Aujourd'hui, vous décrivez Maha Shivaratree comme une « boîte de nuit », un « festival musical ». La progression est limpide : de la suspicion envers les « petits flics hindous » à l'incrédulité devant la dévotion de masse, vous ne cessez de mesurer la spiritualité de notre communauté à l'aune de vos repères culturels étroits. Ce que vous nommez « excès », nous le nommons foi. Ce que vous qualifiez de « bruit », nous l'expérimentons comme élévation.
SUR LA MUSIQUE SACRÉE ET VOTRE MÉCONNAISSANCE
Vous semblez estimer que la présence de chants et d'instruments durant le pèlerinage constitue une profanation du silence public. Permettez-nous de vous instruire sur ce que vous ignorez manifestement.
Dans la tradition shivaïte, Nataraja — le Seigneur de la Danse — tient dans sa main droite le damaru, le tambourin dont le son primordial Om engendra la création. Ce n'est pas un accessoire festif, c'est l'archétype du son cosmique. La danse de Shiva, le Tandava, n'est pas une performance artistique mais la métaphore du cycle éternel : création, préservation, dissolution, renaissance.
Les bhajans qui accompagnent les kanwarias ne sont pas des divertissements de rue. Ils sont le japa collectif, la répétition vibratoire qui transforme la marche pénible en méditation en mouvement. Le rythme régule la respiration, la mélodie élève l'esprit, la résonance crée une cohésion mystique entre des milliers d'âmes distinctes unifiées momentanément dans la même aspiration. Ce phénomène n'a rien à voir avec l'ambiance d'une discothèque — il s'apparente davantage au dhikr soufi ou au chant grégorien : une technique spirituelle de transformation intérieure par la vibration sonore.
Ganga Talao n'est pas un site de loisir. C'est un tirtha, un point de passage entre le monde profane et le monde sacré. La musique y fonctionne comme une porte acoustique vers l'invisible. Votre oreille de chroniqueur, habituée aux studios radio, n'est manifestement pas dressée à percevoir cette dimension.
SUR VOTRE CONCEPTION DE L'UNITÉ NATIONALE
Vous prétendez défendre « l'unité nationale » et « le respect de notre drapeau ». Or l'unité ne s'édifie pas par l'uniformisation culturelle imposée, mais par la reconnaissance mutuelle des héritages distincts. Maurice n'est pas un creuset où les différences se dissolvent — c'est une mosaïque où chaque tessère conserve son éclat propre.

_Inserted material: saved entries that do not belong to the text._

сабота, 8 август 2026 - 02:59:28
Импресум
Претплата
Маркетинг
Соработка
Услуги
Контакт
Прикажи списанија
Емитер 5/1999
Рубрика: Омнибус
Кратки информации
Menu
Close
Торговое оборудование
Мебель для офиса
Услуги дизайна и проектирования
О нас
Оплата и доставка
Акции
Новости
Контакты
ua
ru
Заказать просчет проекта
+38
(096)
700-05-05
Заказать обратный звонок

Quand vous tolérez le son des cloches à Noël, les appels du muezzin à l'aube, les pétards du Nouvel An chinois, mais vous dénoncez les bhajans de Maha Shivaratree comme « provocation », vous révélez une hiérarchie sournoise des cultes. Votre « unité » ressemble étrangement à l'assimilation au modèle dominant.
UNE INVITATION
Nous ne sollicitons pas votre conversion, ni votre adhésion. Nous vous invitons simplement à la retenue intellectuelle qui sied à votre âge et à votre expérience. Cinquante ans de journalisme devraient avoir enseigné que les analogies hâtives sont les pièges de la pensée paresseuse. Comparer une procession de dévots jeûnant et priant depuis des décennies à l'agitation d'une boîte de nuit, c'est non seulement trahir une réalité observable, c'est s'inscrire dans une lignée de mépris de classe et de méconnaissance ethnique que vous avez inaugurée en 2007.

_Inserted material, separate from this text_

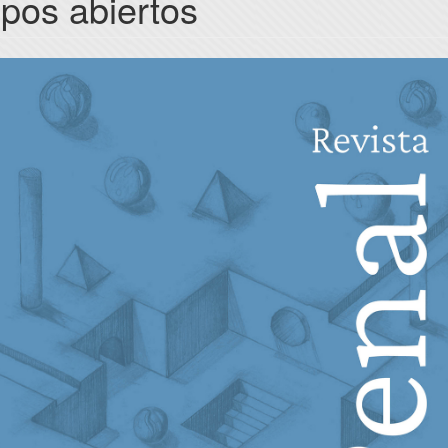
ipos abiertos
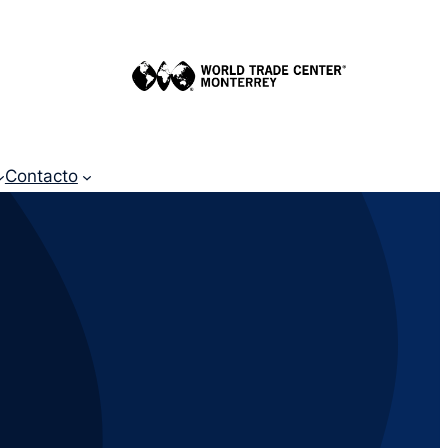
Contacto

Marchez une nuit avec les pèlerins. Non pas pour enquêter comme en 2007, mais pour comprendre. Laissez-vous envelopper par le chant. Observez ces pieds nus sur l'asphalte brûlant, ces épaules meurtries, meurtries par le poids du kanwar, ces visages exténués mais illuminés. Peut-être alors saisirez-vous que ce que vous décriez comme « festival musical », nous le vivons comme amour absolu du divin.
« Le silence médiatique ne vaut pas sagesse. La provocation éditoriale ne vaut pas courage. Et la répugnance ethnique, même voilée de métaphore, demeure ce qu'elle est : une faute contre l'esprit républicain. »
Baag the Lion
Publié à l'intention de tous ceux qui confondent critique et mépris, observation et stigmatisation.